Antiguamente estas funciones eran relativamente sencillas de realizar y el chipset apenas influía en el rendimiento del ordenador, por lo que el chipset era el último elemento al que se concedía importancia a la hora de comprar una placa base, si es que alguien se molestaba siquiera en informarse sobre la naturaleza del mismo. Pero los nuevos y muy complejos micros, junto con un muy amplio abanico de tecnologías en materia de memorias, caché y periféricos que aparecen y desaparecen casi de mes en mes, han hecho que la importancia del chipset crezca enormemente.

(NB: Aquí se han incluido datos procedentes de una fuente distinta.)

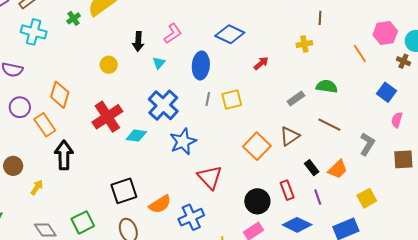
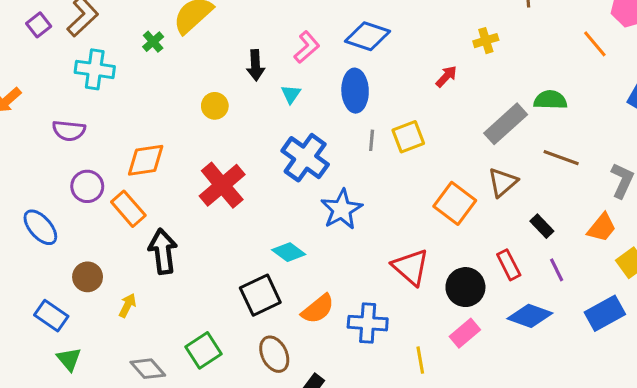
blue diamond: (230, 34) -> (367, 36), moved
yellow cross: (304, 44) -> (486, 41), moved
orange diamond: (60, 95) -> (146, 160), turned 72
gray rectangle: (296, 99) -> (506, 124), size x1.6
cyan diamond: (136, 136) -> (289, 252), moved, turned 35
orange trapezoid: (338, 169) -> (602, 228), moved
red triangle: (210, 177) -> (411, 267), moved
blue cross: (191, 217) -> (368, 323), turned 35

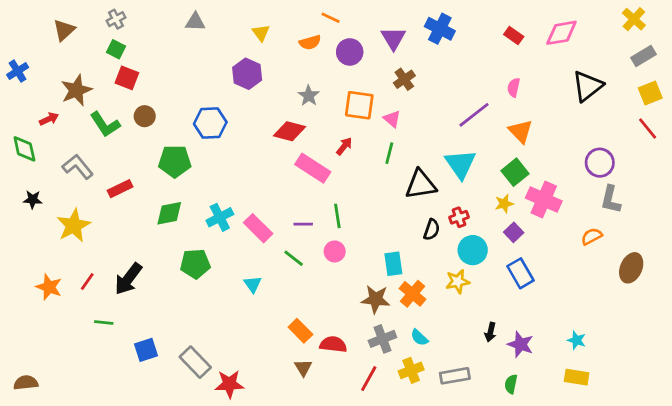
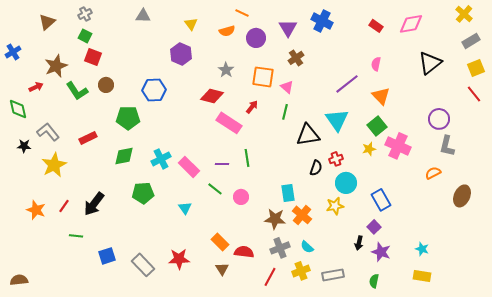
gray L-shape: (78, 167) -> (48, 132), moved
purple square: (514, 232) -> (374, 227), moved
pink circle: (335, 251) -> (241, 197), moved
red star: (229, 384) -> (179, 259), moved

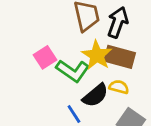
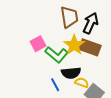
yellow semicircle: (119, 87) -> (82, 83), moved
black semicircle: (95, 95) -> (71, 73), turned 30

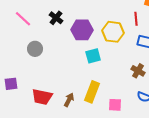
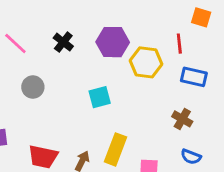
purple hexagon: (82, 30) -> (113, 42), moved
cyan square: (93, 56) -> (100, 97), moved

De la calidad y características del chipset dependerán:
- Obtener o no el máximo rendimiento del microprocesador.
- Las posibilidades de actualización del ordenador.
- El uso de ciertas tecnologías más avanzadas de memorias y periféricos.
Trataremos sólo los chipsets para Pentium y superior, ya que el chipset de un 486 o inferior no es de mayor importancia (dentro de un límite razonable) por estar en general todos en un nivel similar de prestaciones y rendimiento, además de totalmente descatalogados. Tampoco trataremos todas las marcas, sino sólo las más conocidas o de más interés; de cualquier forma, muchas veces se encuentran chipsets aparentemente desconocidos que no son sino chipsets VIA, ALI o SIS bajo otra marca.